Data in this exercise.
━━━━━━━━━━

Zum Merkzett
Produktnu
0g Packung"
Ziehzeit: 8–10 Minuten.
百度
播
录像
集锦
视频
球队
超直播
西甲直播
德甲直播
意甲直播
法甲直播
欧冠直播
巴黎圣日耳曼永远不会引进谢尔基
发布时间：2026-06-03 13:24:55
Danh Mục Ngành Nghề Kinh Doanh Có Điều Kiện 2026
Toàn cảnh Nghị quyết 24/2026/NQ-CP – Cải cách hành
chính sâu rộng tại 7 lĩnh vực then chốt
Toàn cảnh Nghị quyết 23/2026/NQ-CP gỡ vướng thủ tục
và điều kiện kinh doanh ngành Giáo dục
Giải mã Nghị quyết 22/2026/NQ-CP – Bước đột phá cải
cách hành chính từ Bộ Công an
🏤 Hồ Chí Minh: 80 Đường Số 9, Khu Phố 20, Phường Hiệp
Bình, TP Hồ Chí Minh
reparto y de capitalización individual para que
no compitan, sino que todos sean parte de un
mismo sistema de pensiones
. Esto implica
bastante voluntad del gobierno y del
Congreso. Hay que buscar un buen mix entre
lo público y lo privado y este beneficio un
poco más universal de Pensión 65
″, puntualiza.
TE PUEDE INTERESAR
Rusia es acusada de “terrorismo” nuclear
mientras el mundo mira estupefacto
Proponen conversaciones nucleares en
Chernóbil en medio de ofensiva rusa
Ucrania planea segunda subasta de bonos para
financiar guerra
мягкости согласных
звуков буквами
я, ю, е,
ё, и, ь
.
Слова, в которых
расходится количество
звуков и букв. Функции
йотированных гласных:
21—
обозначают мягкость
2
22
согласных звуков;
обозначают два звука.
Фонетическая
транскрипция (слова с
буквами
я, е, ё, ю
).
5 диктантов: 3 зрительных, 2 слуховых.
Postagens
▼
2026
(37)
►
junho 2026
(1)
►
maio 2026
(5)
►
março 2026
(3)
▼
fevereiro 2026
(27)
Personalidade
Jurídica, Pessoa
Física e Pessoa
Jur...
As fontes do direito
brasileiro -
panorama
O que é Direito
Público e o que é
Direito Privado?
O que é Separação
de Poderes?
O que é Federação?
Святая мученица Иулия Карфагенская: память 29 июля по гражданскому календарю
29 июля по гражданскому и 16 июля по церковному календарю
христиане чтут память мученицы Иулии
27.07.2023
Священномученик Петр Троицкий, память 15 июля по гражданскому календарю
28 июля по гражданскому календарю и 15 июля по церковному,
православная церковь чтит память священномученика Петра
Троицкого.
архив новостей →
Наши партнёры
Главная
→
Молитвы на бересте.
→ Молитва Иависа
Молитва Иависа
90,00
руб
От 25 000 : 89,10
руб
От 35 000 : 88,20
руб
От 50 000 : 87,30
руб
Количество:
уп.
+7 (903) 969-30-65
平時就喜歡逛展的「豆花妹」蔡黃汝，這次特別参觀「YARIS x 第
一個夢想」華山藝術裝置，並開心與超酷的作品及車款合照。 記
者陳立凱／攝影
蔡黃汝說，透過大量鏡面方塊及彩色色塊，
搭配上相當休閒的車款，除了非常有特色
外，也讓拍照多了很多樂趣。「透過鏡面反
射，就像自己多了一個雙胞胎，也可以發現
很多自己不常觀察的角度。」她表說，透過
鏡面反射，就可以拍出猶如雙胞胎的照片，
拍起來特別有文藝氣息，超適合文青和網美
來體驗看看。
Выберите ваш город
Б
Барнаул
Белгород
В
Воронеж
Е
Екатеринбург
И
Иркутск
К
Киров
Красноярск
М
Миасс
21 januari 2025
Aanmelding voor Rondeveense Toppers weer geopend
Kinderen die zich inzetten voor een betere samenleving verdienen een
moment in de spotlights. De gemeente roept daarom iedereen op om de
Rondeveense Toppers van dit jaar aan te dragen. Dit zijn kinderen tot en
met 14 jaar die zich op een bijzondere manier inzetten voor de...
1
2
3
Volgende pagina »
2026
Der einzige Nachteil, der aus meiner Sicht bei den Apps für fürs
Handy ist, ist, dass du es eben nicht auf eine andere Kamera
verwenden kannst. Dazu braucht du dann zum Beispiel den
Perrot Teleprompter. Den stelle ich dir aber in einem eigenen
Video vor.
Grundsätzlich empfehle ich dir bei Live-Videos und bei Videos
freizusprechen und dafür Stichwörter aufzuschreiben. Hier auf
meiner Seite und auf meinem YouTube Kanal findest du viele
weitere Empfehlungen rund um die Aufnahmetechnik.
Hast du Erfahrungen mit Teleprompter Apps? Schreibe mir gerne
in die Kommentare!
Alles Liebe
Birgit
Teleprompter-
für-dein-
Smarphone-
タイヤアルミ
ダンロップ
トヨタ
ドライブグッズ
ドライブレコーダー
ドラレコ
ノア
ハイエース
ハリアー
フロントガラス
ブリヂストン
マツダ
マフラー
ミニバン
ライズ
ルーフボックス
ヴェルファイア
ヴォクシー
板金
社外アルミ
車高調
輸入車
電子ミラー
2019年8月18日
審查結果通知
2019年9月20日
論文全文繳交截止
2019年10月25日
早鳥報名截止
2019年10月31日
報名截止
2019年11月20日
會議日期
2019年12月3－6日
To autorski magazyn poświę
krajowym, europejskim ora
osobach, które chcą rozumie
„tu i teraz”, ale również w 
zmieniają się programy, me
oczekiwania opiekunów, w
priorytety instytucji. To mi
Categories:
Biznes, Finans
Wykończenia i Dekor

━━━━━━━━━━

Every entry is to be restated exactly, with no line dropped.

Output of the task.
Zum Merkzett
Produktnu
0g Packung"
Ziehzeit: 8–10 Minuten.
百度
播
录像
集锦
视频
球队
超直播
西甲直播
德甲直播
意甲直播
法甲直播
欧冠直播
巴黎圣日耳曼永远不会引进谢尔基
发布时间：2026-06-03 13:24:55
Danh Mục Ngành Nghề Kinh Doanh Có Điều Kiện 2026
Toàn cảnh Nghị quyết 24/2026/NQ-CP – Cải cách hành
chính sâu rộng tại 7 lĩnh vực then chốt
Toàn cảnh Nghị quyết 23/2026/NQ-CP gỡ vướng thủ tục
và điều kiện kinh doanh ngành Giáo dục
Giải mã Nghị quyết 22/2026/NQ-CP – Bước đột phá cải
cách hành chính từ Bộ Công an
🏤 Hồ Chí Minh: 80 Đường Số 9, Khu Phố 20, Phường Hiệp
Bình, TP Hồ Chí Minh
reparto y de capitalización individual para que
no compitan, sino que todos sean parte de un
mismo sistema de pensiones
. Esto implica
bastante voluntad del gobierno y del
Congreso. Hay que buscar un buen mix entre
lo público y lo privado y este beneficio un
poco más universal de Pensión 65
″, puntualiza.
TE PUEDE INTERESAR
Rusia es acusada de “terrorismo” nuclear
mientras el mundo mira estupefacto
Proponen conversaciones nucleares en
Chernóbil en medio de ofensiva rusa
Ucrania planea segunda subasta de bonos para
financiar guerra
мягкости согласных
звуков буквами
я, ю, е,
ё, и, ь
.
Слова, в которых
расходится количество
звуков и букв. Функции
йотированных гласных:
21—
обозначают мягкость
2
22
согласных звуков;
обозначают два звука.
Фонетическая
транскрипция (слова с
буквами
я, е, ё, ю
).
5 диктантов: 3 зрительных, 2 слуховых.
Postagens
▼
2026
(37)
►
junho 2026
(1)
►
maio 2026
(5)
►
março 2026
(3)
▼
fevereiro 2026
(27)
Personalidade
Jurídica, Pessoa
Física e Pessoa
Jur...
As fontes do direito
brasileiro -
panorama
O que é Direito
Público e o que é
Direito Privado?
O que é Separação
de Poderes?
O que é Federação?
Святая мученица Иулия Карфагенская: память 29 июля по гражданскому календарю
29 июля по гражданскому и 16 июля по церковному календарю
христиане чтут память мученицы Иулии
27.07.2023
Священномученик Петр Троицкий, память 15 июля по гражданскому календарю
28 июля по гражданскому календарю и 15 июля по церковному,
православная церковь чтит память священномученика Петра
Троицкого.
архив новостей →
Наши партнёры
Главная
→
Молитвы на бересте.
→ Молитва Иависа
Молитва Иависа
90,00
руб
От 25 000 : 89,10
руб
От 35 000 : 88,20
руб
От 50 000 : 87,30
руб
Количество:
уп.
+7 (903) 969-30-65
平時就喜歡逛展的「豆花妹」蔡黃汝，這次特別参觀「YARIS x 第
一個夢想」華山藝術裝置，並開心與超酷的作品及車款合照。 記
者陳立凱／攝影
蔡黃汝說，透過大量鏡面方塊及彩色色塊，
搭配上相當休閒的車款，除了非常有特色
外，也讓拍照多了很多樂趣。「透過鏡面反
射，就像自己多了一個雙胞胎，也可以發現
很多自己不常觀察的角度。」她表說，透過
鏡面反射，就可以拍出猶如雙胞胎的照片，
拍起來特別有文藝氣息，超適合文青和網美
來體驗看看。
Выберите ваш город
Б
Барнаул
Белгород
В
Воронеж
Е
Екатеринбург
И
Иркутск
К
Киров
Красноярск
М
Миасс
21 januari 2025
Aanmelding voor Rondeveense Toppers weer geopend
Kinderen die zich inzetten voor een betere samenleving verdienen een
moment in de spotlights. De gemeente roept daarom iedereen op om de
Rondeveense Toppers van dit jaar aan te dragen. Dit zijn kinderen tot en
met 14 jaar die zich op een bijzondere manier inzetten voor de...
1
2
3
Volgende pagina »
2026
Der einzige Nachteil, der aus meiner Sicht bei den Apps für fürs
Handy ist, ist, dass du es eben nicht auf eine andere Kamera
verwenden kannst. Dazu braucht du dann zum Beispiel den
Perrot Teleprompter. Den stelle ich dir aber in einem eigenen
Video vor.
Grundsätzlich empfehle ich dir bei Live-Videos und bei Videos
freizusprechen und dafür Stichwörter aufzuschreiben. Hier auf
meiner Seite und auf meinem YouTube Kanal findest du viele
weitere Empfehlungen rund um die Aufnahmetechnik.
Hast du Erfahrungen mit Teleprompter Apps? Schreibe mir gerne
in die Kommentare!
Alles Liebe
Birgit
Teleprompter-
für-dein-
Smarphone-
タイヤアルミ
ダンロップ
トヨタ
ドライブグッズ
ドライブレコーダー
ドラレコ
ノア
ハイエース
ハリアー
フロントガラス
ブリヂストン
マツダ
マフラー
ミニバン
ライズ
ルーフボックス
ヴェルファイア
ヴォクシー
板金
社外アルミ
車高調
輸入車
電子ミラー
2019年8月18日
審查結果通知
2019年9月20日
論文全文繳交截止
2019年10月25日
早鳥報名截止
2019年10月31日
報名截止
2019年11月20日
會議日期
2019年12月3－6日
To autorski magazyn poświę
krajowym, europejskim ora
osobach, które chcą rozumie
„tu i teraz”, ale również w 
zmieniają się programy, me
oczekiwania opiekunów, w
priorytety instytucji. To mi
Categories:
Biznes, Finans
Wykończenia i Dekor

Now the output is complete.